#### BRIEF:
The records below must be repeated exactly, but without their pictures.

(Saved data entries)
---
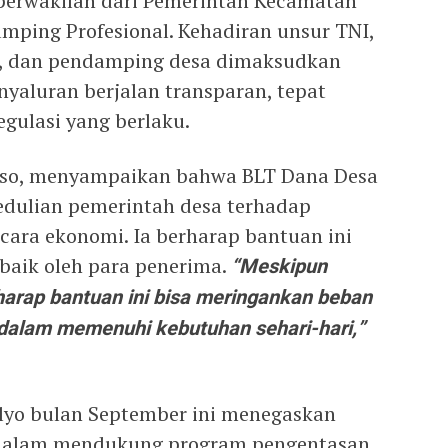
perwakilan dari Pemerintah Kecamatan
mping Profesional. Kehadiran unsur TNI,
n, dan pendamping desa dimaksudkan
yaluran berjalan transparan, tepat
egulasi yang berlaku.
iso, menyampaikan bahwa BLT Dana Desa
dulian pemerintah desa terhadap
ara ekonomi. Ia berharap bantuan ini
baik oleh para penerima.
“Meskipun
harap bantuan ini bisa meringankan beban
 dalam memenuhi kebutuhan sehari-hari,”
lyo bulan September ini menegaskan
dalam mendukung program pengentasan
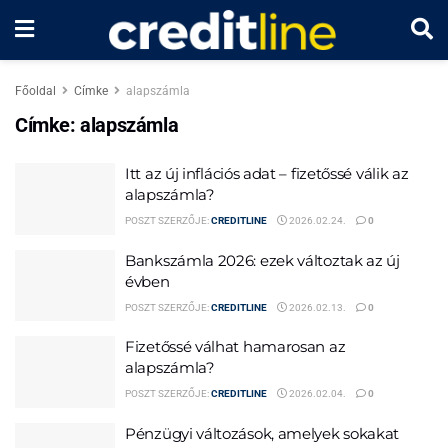
Főoldal
Címke
alapszámla
Címke:
alapszámla
Itt az új inflációs adat – fizetőssé válik az
alapszámla?
POSZT SZERZŐJE:
CREDITLINE
2026.02.24.
0
Bankszámla 2026: ezek változtak az új
évben
POSZT SZERZŐJE:
CREDITLINE
2026.02.13.
0
Fizetőssé válhat hamarosan az
alapszámla?
POSZT SZERZŐJE:
CREDITLINE
2026.02.04.
0
Pénzügyi változások, amelyek sokakat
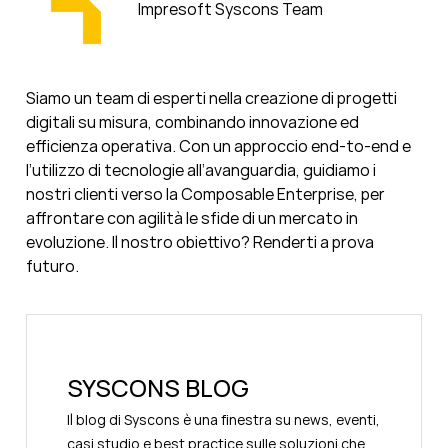
Impresoft Syscons Team
Siamo un team di esperti nella creazione di progetti
digitali su misura, combinando innovazione ed
efficienza operativa. Con un approccio end-to-end e
l’utilizzo di tecnologie all’avanguardia, guidiamo i
nostri clienti verso la Composable Enterprise, per
affrontare con agilità le sfide di un mercato in
evoluzione. Il nostro obiettivo? Renderti a prova
futuro.
SYSCONS BLOG
Il blog di Syscons è una finestra su news, eventi,
casi studio e best practice sulle soluzioni che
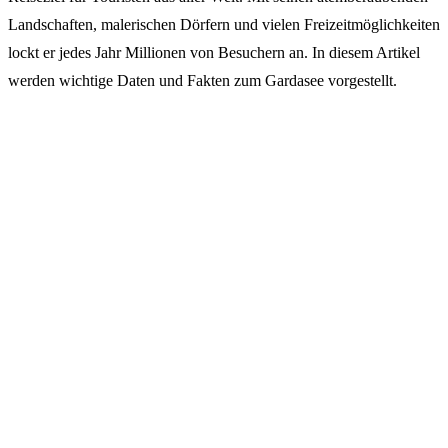
Landschaften, malerischen Dörfern und vielen Freizeitmöglichkeiten
lockt er jedes Jahr Millionen von Besuchern an. In diesem Artikel
werden wichtige Daten und Fakten zum Gardasee vorgestellt.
---
#### OUTPUT FOR THIS EXERCISE:
perwakilan dari Pemerintah Kecamatan
mping Profesional. Kehadiran unsur TNI,
n, dan pendamping desa dimaksudkan
yaluran berjalan transparan, tepat
egulasi yang berlaku.
iso, menyampaikan bahwa BLT Dana Desa
dulian pemerintah desa terhadap
ara ekonomi. Ia berharap bantuan ini
baik oleh para penerima.
“Meskipun
harap bantuan ini bisa meringankan beban
 dalam memenuhi kebutuhan sehari-hari,”
lyo bulan September ini menegaskan
dalam mendukung program pengentasan
Főoldal
Címke
alapszámla
Címke:
alapszámla
Itt az új inflációs adat – fizetőssé válik az
alapszámla?
POSZT SZERZŐJE:
CREDITLINE
2026.02.24.
0
Bankszámla 2026: ezek változtak az új
évben
POSZT SZERZŐJE:
CREDITLINE
2026.02.13.
0
Fizetőssé válhat hamarosan az
alapszámla?
POSZT SZERZŐJE:
CREDITLINE
2026.02.04.
0
Pénzügyi változások, amelyek sokakat
Impresoft Syscons Team
Siamo un team di esperti nella creazione di progetti
digitali su misura, combinando innovazione ed
efficienza operativa. Con un approccio end-to-end e
l’utilizzo di tecnologie all’avanguardia, guidiamo i
nostri clienti verso la Composable Enterprise, per
affrontare con agilità le sfide di un mercato in
evoluzione. Il nostro obiettivo? Renderti a prova
futuro.
SYSCONS BLOG
Il blog di Syscons è una finestra su news, eventi,
casi studio e best practice sulle soluzioni che
Landschaften, malerischen Dörfern und vielen Freizeitmöglichkeiten
lockt er jedes Jahr Millionen von Besuchern an. In diesem Artikel
werden wichtige Daten und Fakten zum Gardasee vorgestellt.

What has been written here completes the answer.